Over the last 4 years, Laura and I have been trying to start a family unfortunately with little success.
Since we met, we always knew we wanted children. It’s one of the reasons I knew she was the one. We are both pretty healthy and just assumed things would naturally happen, after all it seemed like everyone else was getting pregnant, how hard could it be?
In the 4 years we have gotten pregnant twice. The first pregnancy ended in an ectopic in the tube. This was found at a scan due to complications just before our 12-week scan was due. I remember sitting in the room with her when we were given the news, as soon as she cracked, so did I. We just held each other and cried, it felt like we wouldn’t stop. At that time I hoped I would never have to see Laura that upset again, I just couldn’t let it happen, she didn’t deserve it. Life went on hold personally after the surgery but jobs, family and friends all had to continue. I felt like I needed to be the rock for her but inside I found this more difficult than I had imagined.
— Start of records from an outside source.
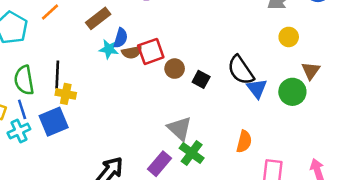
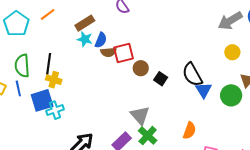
cyan star: (109, 49) -> (85, 39), moved
cyan cross: (19, 131) -> (55, 110), moved

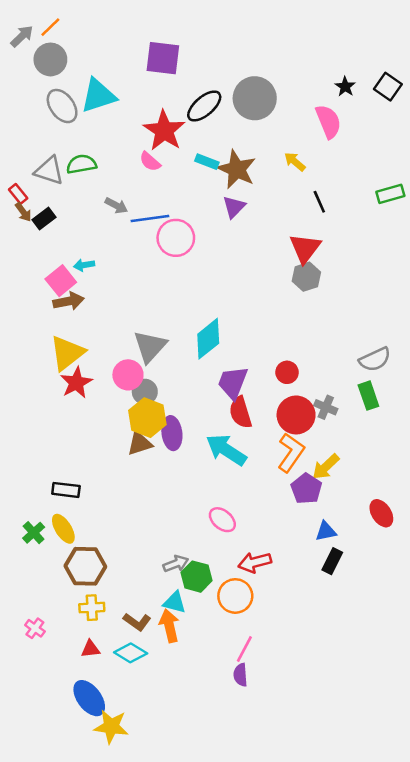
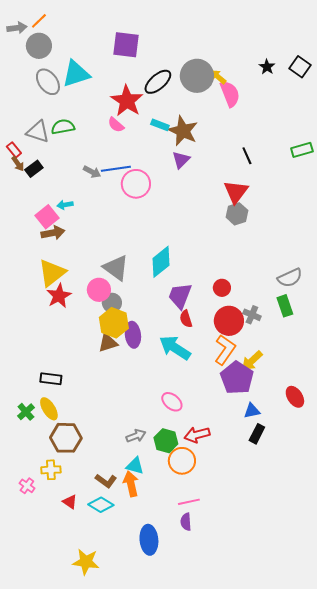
gray arrow: (22, 36) -> (17, 28), turned 36
pink semicircle: (328, 122) -> (230, 94), moved
yellow arrow: (295, 162) -> (218, 77), moved
gray arrow: (116, 206) -> (92, 172), moved
gray triangle: (150, 346) -> (116, 268), turned -36
red semicircle: (240, 412) -> (186, 319), size x0.7
purple pentagon: (306, 489) -> (237, 378), size x1.4
green hexagon: (197, 577) -> (166, 441), moved
yellow cross: (92, 608) -> (51, 470), moved
red triangle: (90, 649) -> (70, 502), turned 42
pink line: (244, 649) -> (189, 502), turned 50
blue ellipse: (89, 698) -> (149, 540), moved, turned 32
It felt overly dramatic but I realised I could have lost Laura if this hadn’t been caught and I don’t know what I would do without her.
We continued to try….
The second pregnancy more recently looked like it was good news, at our first scan all seemed well and the staff performing the scan had great news! We got to see our baby and its heartbeat and could think about starting to make the plans for the future, we were elated, it felt like early days but we had made it!
Coming out of the room and needing to wait to sort a future appointment, 20 minutes passed by, we sensed something wasn’t right. Our fears were proven right. On reviewing the scans, the staff saw some problems which required a re-scan. What they discovered was that Laura had a cornual ectopic pregnancy; these are more difficult to diagnose as the pregnancy looks like it is in the right place, but actually isn’t. This meant this pregnancy needed to be ended as well and further surgery for Laura which went beyond the tube removal last time. The surgery took longer than expected and I couldn’t get an update, I was worried that something had gone wrong in the surgery and it took all my strength to stay calm.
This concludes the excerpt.